Although these are normally eaten as a snack, feel free to eat them any time you like.
So, where in Brazil do these little cheesy gems come from?
Well, from the Minas Gerais, a state in the west of Brazil. During colonial times this area was known for its large deposits of diamonds, gems, and gold. The traditional cheese used to make this cheese bread is Minas cheese, a local cheese that has been produced in the region since the 18th century. Claudia told me that the closest thing in the US is Parmesan.
I hope you get to try this recipe soon, and also check out the Trendy Latina blog.
If you want to check out some other Latin baked items that are easy to make, here are a few to try or bookmark for later.

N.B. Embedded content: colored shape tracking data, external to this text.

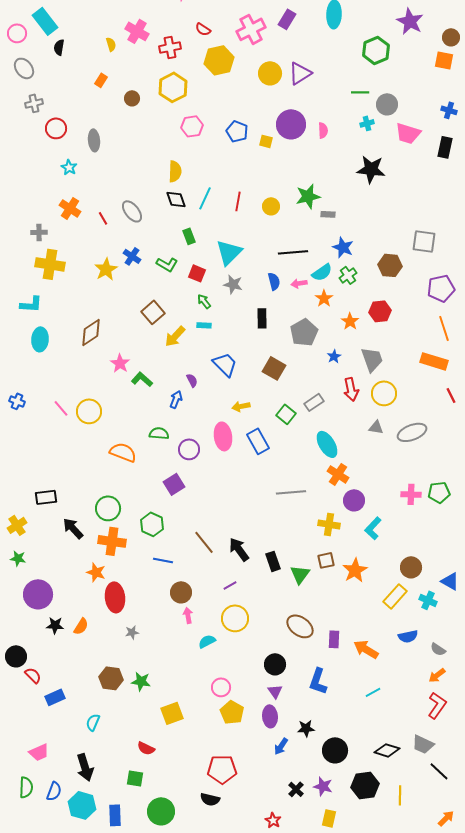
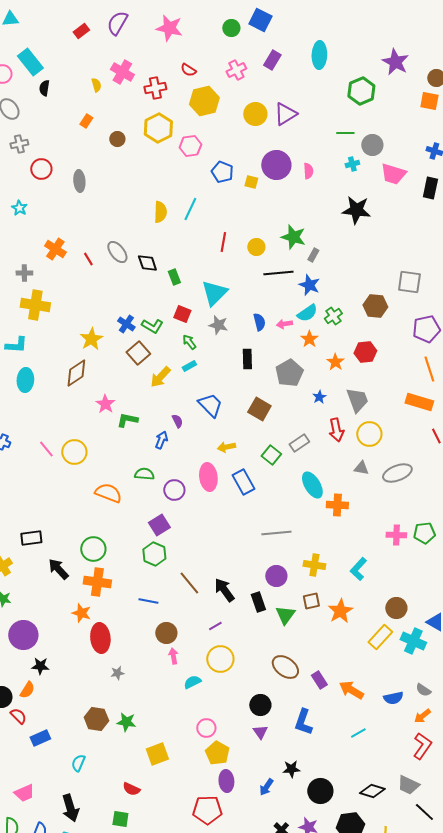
pink cross: (251, 29) -> (236, 70), size x0.7
pink hexagon: (192, 126) -> (190, 146), moved
cyan star: (69, 167) -> (19, 208), moved
green star: (308, 196) -> (293, 237), turned 30
cyan line: (205, 198) -> (190, 209), moved
black diamond: (176, 199) -> (147, 263), moved
gray rectangle: (328, 214) -> (313, 255), turned -64
blue star: (343, 247) -> (309, 285), moved
black line: (293, 252) -> (278, 273), moved
blue cross: (132, 256) -> (126, 324), moved
green L-shape: (167, 264) -> (152, 326), moved
yellow star: (106, 269) -> (91, 339), moved
cyan rectangle: (204, 325) -> (189, 366), turned -32
green L-shape: (142, 379) -> (127, 420), turned -30
orange cross: (338, 474) -> (337, 505), moved, turned -30
purple circle: (354, 500) -> (276, 576), moved
green hexagon: (152, 524) -> (154, 554), moved
cyan cross: (428, 600) -> (413, 641), size x1.4
orange semicircle: (81, 626) -> (27, 690), moved
blue semicircle: (408, 636) -> (393, 698), moved
purple rectangle: (334, 639) -> (319, 680), turned -36
purple ellipse: (270, 716) -> (226, 781), moved

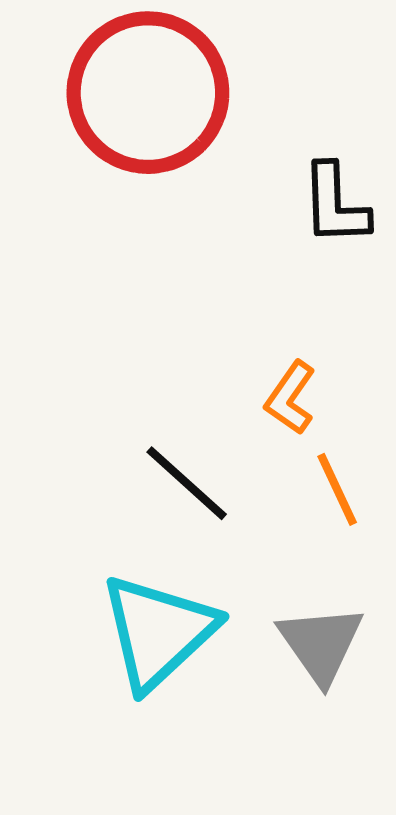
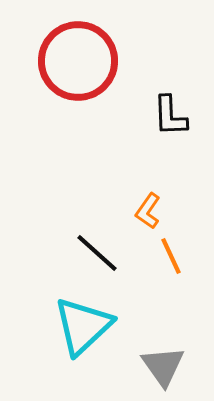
gray triangle: (321, 644) -> (163, 366), moved

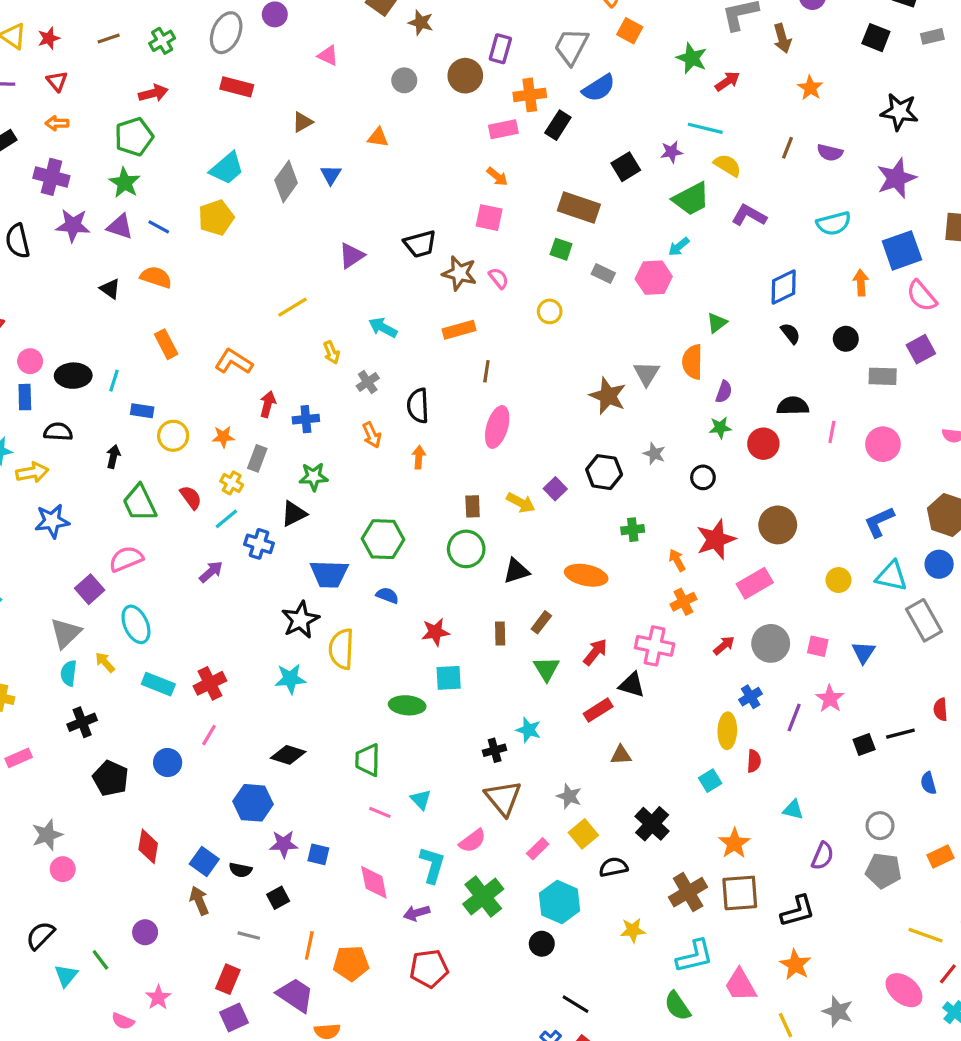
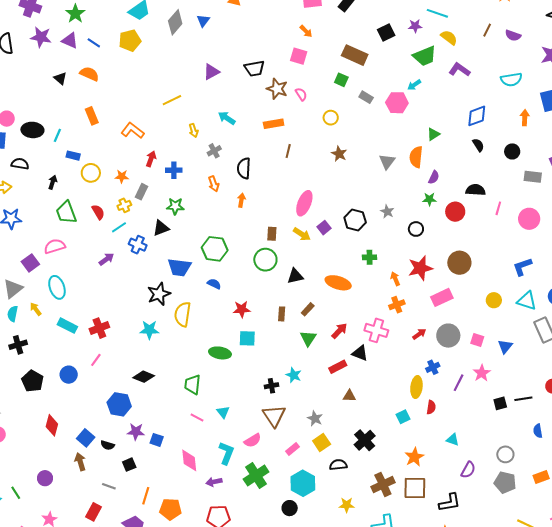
brown star: (608, 396) -> (339, 154), moved, size x0.7
pink ellipse: (497, 427) -> (304, 203), moved
yellow cross: (232, 483) -> (124, 205), turned 32

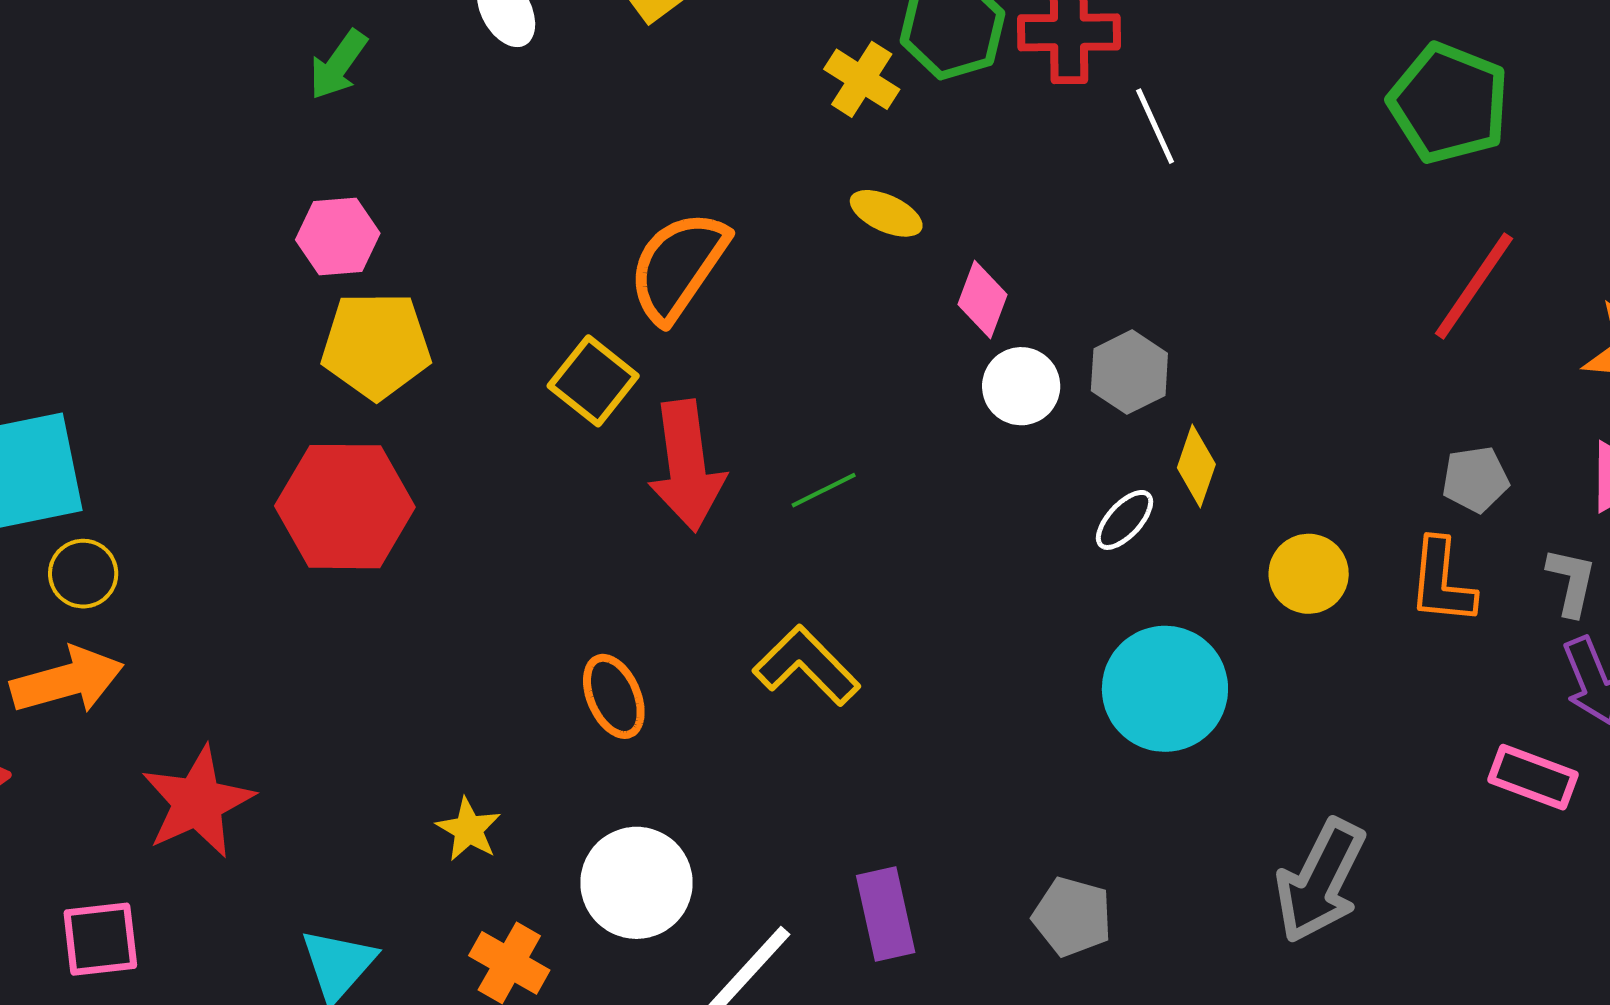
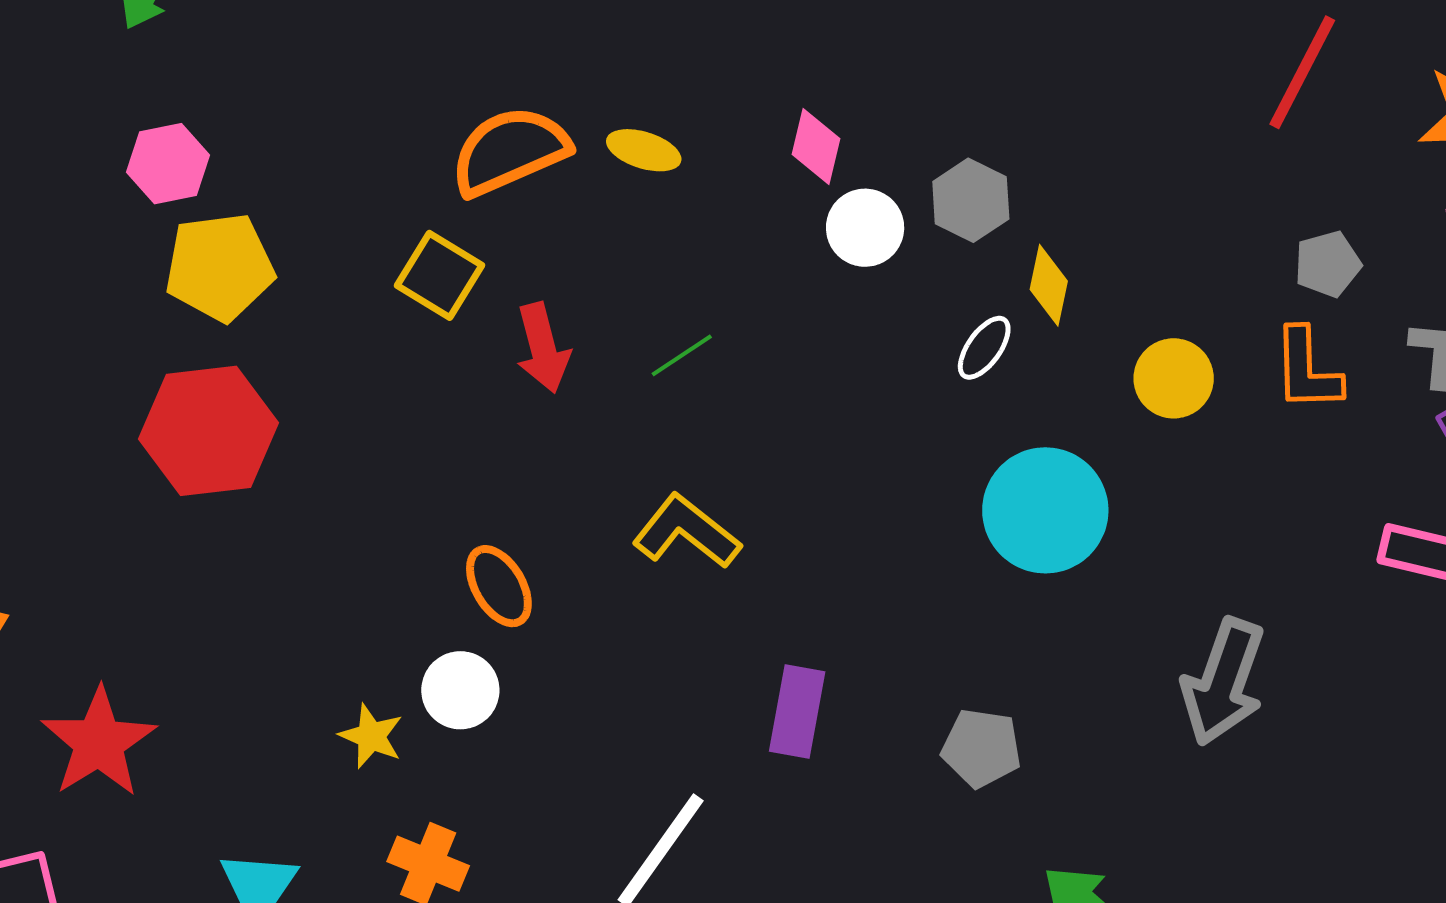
yellow ellipse: (886, 213) -> (644, 150), moved
orange semicircle: (678, 266) -> (510, 151), turned 39
red arrow: (687, 466) -> (543, 348), size x0.7
white circle: (637, 883) -> (460, 690), moved, size x0.7
purple rectangle: (886, 914) -> (797, 711), moved, turned 30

Pastelitos de guava are a simple puff pastry filled with guava and cream cheese and are so good with a nice cup of coffee! Mini beef empanadas are a meat filled dough that I have adapted the recipe to be baked instead of fried; and you can use store bought pie crust if you are short on time. Pastelitos de pollo are a puff pastry with a savory shredded chicken filling that have a great Latin flavor. Enjoy!
Authentic Brazilian Cheese Bread
A tasty treat made with tapioca flour, and Parmesan cheese. Authentic Brazilian cheese bread is just what you and your family needs for a weekday snack.
Preheat oven to 400'F.
In a saucepan mix milk, oil, and salt on medium heat until the mixture starts to gently bubble. Remove from stove.
Slowly add the flour in 1/4 increments until the mixture comes together like a ball. The mixture will be somewhat shiny.
Transfer the dough to the bowl of a stand up mixer, and using a paddle attachment beat on medium until the dough becomes smooths and cools down a bit.
Add the beaten egg slowly, and continue to beat until well combined.
Next, add the cheese and beat until the mixture is fully combined.
The dough will be a bit sticky, an similar to the consistency of batter.
Using a cookie scoop, make balls and place them about 1 " apart on a parchment lined baking sheet. *
Bake for about 20 minutes, or until they begin to turn golden.
Remove from oven. Enjoy while they are still warm.
You can freeze the raw dough balls, but don't freeze once baked!